Le Bloc Québécois a rendu public son cadre financier pour les quatre prochaines années.

« C’est un plan raisonnable et engagé qui redirige l’action du gouvernement fédéral vers quatre priorités : l’avenir de l’État québécois et  de ses services aux citoyens ;  la  lutte aux changements climatiques ;  plus d’efficacité en infrastructures et  une meilleure qualité de vie pour nos aînés. C’est un plan qui respecte l’expertise et les champs de compétence de Québec, tout en correspondant à ses besoins réels », a déclaré Gabriel Ste-Marie, candidat du Bloc Québécois dans Joliette.

Le cadre financier du Bloc Québécois ne propose pas de retour à l’équilibre budgétaire au cours du prochain mandat, mais plutôt des déficits stables oscillant entre 12 G$ et 18 G$ annuellement, pour un total cumulatif sur 4 ans de 5,5 G$ de moins que le solde budgétaire du directeur parlementaire du budget.
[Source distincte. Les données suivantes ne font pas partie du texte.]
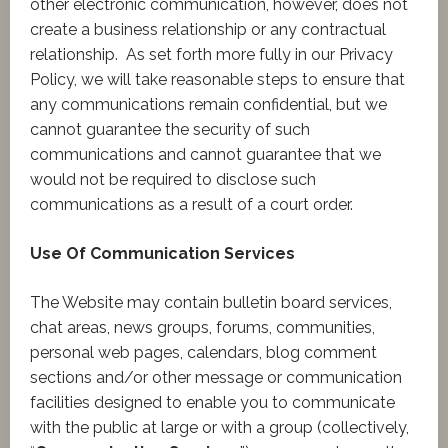
other electronic communication, however, does not
create a business relationship or any contractual
relationship. As set forth more fully in our Privacy
Policy, we will take reasonable steps to ensure that
any communications remain confidential, but we
cannot guarantee the security of such
communications and cannot guarantee that we
would not be required to disclose such
communications as a result of a court order.
Use Of Communication Services
The Website may contain bulletin board services,
chat areas, news groups, forums, communities,
personal web pages, calendars, blog comment
sections and/or other message or communication
facilities designed to enable you to communicate
with the public at large or with a group (collectively,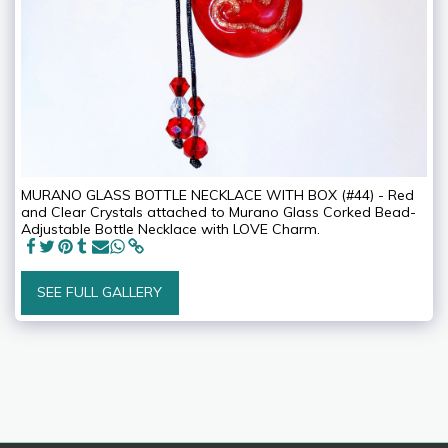
MURANO GLASS BOTTLE NECKLACE WITH BOX (#44) - Red
and Clear Crystals attached to Murano Glass Corked Bead-
Adjustable Bottle Necklace with LOVE Charm.
SEE FULL GALLERY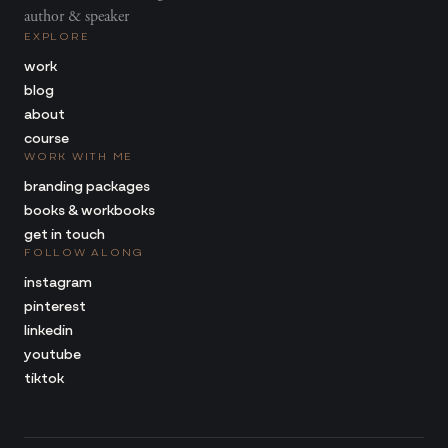
author & speaker
EXPLORE
work
blog
about
course
WORK WITH ME
branding packages
books & workbooks
get in touch
FOLLOW ALONG
instagram
pinterest
linkedin
youtube
tiktok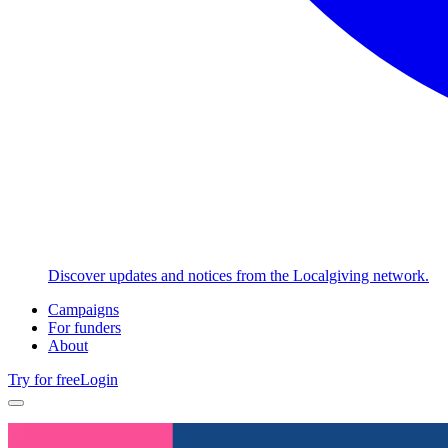
Discover updates and notices from the Localgiving network.
Campaigns
For funders
About
Try for free
Login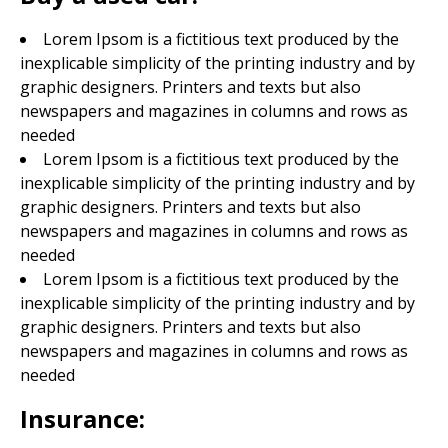
Lorem Ipsom is a fictitious text produced by the
inexplicable simplicity of the printing industry and by
graphic designers. Printers and texts but also
newspapers and magazines in columns and rows as
needed
Lorem Ipsom is a fictitious text produced by the
inexplicable simplicity of the printing industry and by
graphic designers. Printers and texts but also
newspapers and magazines in columns and rows as
needed
Lorem Ipsom is a fictitious text produced by the
inexplicable simplicity of the printing industry and by
graphic designers. Printers and texts but also
newspapers and magazines in columns and rows as
needed
Insurance: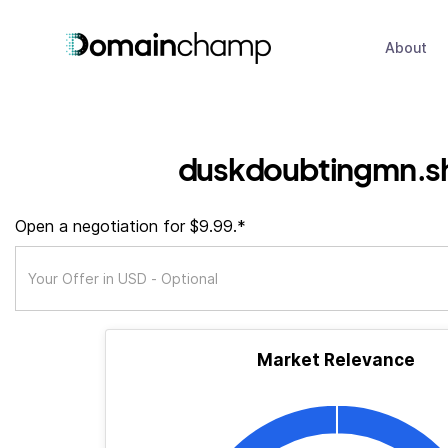
About
duskdoubtingmn.s
Open a negotiation for $9.99.*
Market Relevance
Le cadre financier engage 54 G$ en nouvelles dépenses sur quatre ans. Parmi les postes majeurs, la hausse des transferts en santé ainsi qu’en éducation et services sociaux, qui représenteront 17 G$ sur quatre ans. Le rattrapage  du  désinvestissement fédéral  proposé  par  le  Bloc  prendra  fin  en  2025 -2026,  après  quoi  les montants seront substantiellement moins importants. La hausse de la Pension de la sécurité de la vieillesse représente quant à elle une nouvelle dépense de 617 M$ en 2021, pour atteindre 7,5 G$ en 2023-2024. Le Bloc Québécois investit également une somme considérable de 11 G$ sur quatre ans dans l’économie verte et les secteurs de pointe québécois.

« Ces mesures sont essentielles. Elles comblent un désinvestissement constant du fédéral qui implique un choix déchirant : soit que Québec assume la part délaissée de  la facture et se retrouve dans un gouffre financier, soit c’est l’austérité. Il n’y a pas de bonne stratégie pour le Québec sans hausse des transferts et des pensions ainsi qu’un coup de barre en faveur de notre économie verte », a déclaré Gabriel Ste-Marie.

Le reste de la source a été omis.